Choose the right model

Use Haiku or GPT-4.1-mini for simple tasks (classification, extraction, formatting). Reserve Opus/GPT-4o/o3 for tasks that genuinely need advanced reasoning. The cost difference can be 10-50x.

Set max_tokens appropriately

Always set max_tokens to a reasonable limit for your use case. This caps output costs and prevents runaway generation. It also improves the accuracy of cost pre-deduction.

Monitor with the Generation API

Periodically query /v1/generation to understand your cost breakdown. Look for requests with high reasoning_tokens or low cache hit rates.

Streaming Best Practices

Always include stream_options

Set stream_options: {include_usage: true} to receive token counts in the final chunk. Without this, you cannot track costs client-side.

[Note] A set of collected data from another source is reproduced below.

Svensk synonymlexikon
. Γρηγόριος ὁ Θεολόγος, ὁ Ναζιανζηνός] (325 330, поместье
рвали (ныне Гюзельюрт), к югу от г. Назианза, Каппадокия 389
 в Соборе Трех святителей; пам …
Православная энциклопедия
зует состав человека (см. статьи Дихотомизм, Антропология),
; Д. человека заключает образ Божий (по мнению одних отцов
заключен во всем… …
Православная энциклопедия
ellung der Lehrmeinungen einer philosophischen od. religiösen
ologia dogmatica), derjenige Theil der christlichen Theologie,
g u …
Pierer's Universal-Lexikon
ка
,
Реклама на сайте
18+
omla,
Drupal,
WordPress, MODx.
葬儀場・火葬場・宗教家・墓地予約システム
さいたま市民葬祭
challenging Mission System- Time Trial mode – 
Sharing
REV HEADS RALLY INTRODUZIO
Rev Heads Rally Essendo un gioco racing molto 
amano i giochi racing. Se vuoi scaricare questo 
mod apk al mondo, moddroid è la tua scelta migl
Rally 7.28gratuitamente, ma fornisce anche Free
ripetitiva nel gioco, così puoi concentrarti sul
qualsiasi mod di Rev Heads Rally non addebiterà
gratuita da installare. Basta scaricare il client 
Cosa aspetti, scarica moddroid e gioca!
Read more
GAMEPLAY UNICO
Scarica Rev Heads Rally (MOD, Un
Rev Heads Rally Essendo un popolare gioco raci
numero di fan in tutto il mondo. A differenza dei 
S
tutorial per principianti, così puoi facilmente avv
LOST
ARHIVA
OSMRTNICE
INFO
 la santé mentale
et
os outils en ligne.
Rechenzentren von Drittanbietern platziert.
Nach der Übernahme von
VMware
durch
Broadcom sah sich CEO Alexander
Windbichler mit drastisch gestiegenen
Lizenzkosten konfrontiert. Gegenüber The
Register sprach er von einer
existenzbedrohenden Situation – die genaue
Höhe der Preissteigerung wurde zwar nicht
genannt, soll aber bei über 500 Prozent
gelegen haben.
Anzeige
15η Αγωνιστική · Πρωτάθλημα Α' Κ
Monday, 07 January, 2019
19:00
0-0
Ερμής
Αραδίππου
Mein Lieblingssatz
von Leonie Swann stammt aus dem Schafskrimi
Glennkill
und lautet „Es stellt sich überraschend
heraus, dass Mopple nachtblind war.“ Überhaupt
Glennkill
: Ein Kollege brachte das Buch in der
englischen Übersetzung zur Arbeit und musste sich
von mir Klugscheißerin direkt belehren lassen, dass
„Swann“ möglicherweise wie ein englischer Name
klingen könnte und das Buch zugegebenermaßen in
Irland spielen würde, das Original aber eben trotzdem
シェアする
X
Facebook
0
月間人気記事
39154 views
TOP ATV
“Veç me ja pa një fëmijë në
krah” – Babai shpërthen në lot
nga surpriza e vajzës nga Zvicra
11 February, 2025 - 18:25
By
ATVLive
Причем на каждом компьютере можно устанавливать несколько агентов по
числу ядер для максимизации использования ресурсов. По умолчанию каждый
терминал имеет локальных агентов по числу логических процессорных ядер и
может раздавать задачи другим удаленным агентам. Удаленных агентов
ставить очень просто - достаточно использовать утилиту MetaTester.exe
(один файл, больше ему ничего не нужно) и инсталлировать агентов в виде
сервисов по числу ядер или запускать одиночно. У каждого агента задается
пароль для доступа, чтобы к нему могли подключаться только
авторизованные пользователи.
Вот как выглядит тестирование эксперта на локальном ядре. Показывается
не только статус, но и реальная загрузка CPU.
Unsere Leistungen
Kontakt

Handle partial chunks gracefully

SSE chunks can split across network packets. Always buffer and parse complete data: lines. The OpenAI SDK handles this automatically.

Use -N flag with curl

The -N (--no-buffer) flag disables output buffering in curl, so you see tokens as they arrive instead of all at once.

Key Security

Rotate keys regularly

Create new keys periodically and deactivate old ones. Use separate keys for development, staging, and production environments.

Use IP whitelisting

For production keys, restrict access to your server IP addresses or CIDR ranges. This prevents unauthorized usage even if a key is leaked.

Set daily spend caps

Configure daily_limit on each key to prevent runaway costs from bugs or compromised keys. The key returns 403 once the cap is reached.

Restrict allowed models

Use allowed_models to limit which models each key can access. A key meant for embeddings does not need access to GPT-4o or Claude Opus.

Never expose keys in client-side code

API keys should only be used server-side. Never include them in JavaScript bundles, mobile apps, or public repositories. Use environment variables exclusively.